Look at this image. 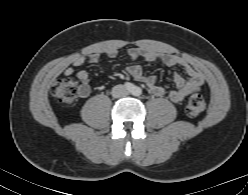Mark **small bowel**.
I'll use <instances>...</instances> for the list:
<instances>
[{
	"mask_svg": "<svg viewBox=\"0 0 248 195\" xmlns=\"http://www.w3.org/2000/svg\"><path fill=\"white\" fill-rule=\"evenodd\" d=\"M116 49H110L107 51L108 56L116 57L117 56ZM129 56L132 58H136L138 56H142L144 60L147 62H155L159 61L167 66H181L183 67L185 73L187 74L188 78L184 79L182 76L175 74L173 76V81L175 84V88L169 92V98L172 102L179 103L183 101L187 96L191 93L199 91L200 88L204 84V75L194 67L186 64L182 61L178 56L173 54L167 53H157L153 51H145L141 52L137 49H130ZM101 55L99 53H94L86 57H77L73 60L72 65L75 67L81 66L85 63V61L89 60L92 62L99 61ZM127 71L130 75H132L136 80L145 83L150 91L155 96H162L165 93V89L157 84L156 79L152 75H147L144 72L142 66L134 64L130 65L127 68ZM73 72V67L69 66L65 69V74H71ZM77 77L83 82L86 83L88 81L89 75L88 72L85 70H79L77 72ZM90 89L87 85H85L84 90L82 91V95L85 96L89 94Z\"/></svg>",
	"mask_w": 248,
	"mask_h": 195,
	"instance_id": "c3829d8e",
	"label": "small bowel"
}]
</instances>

━━━━━━━━

§ **YOUR OBJECTIVE**: Go through the entries and copy every line that has "instances".

§ **THE ANSWER**:
I'll use <instances>...</instances> for the list:
<instances>
</instances>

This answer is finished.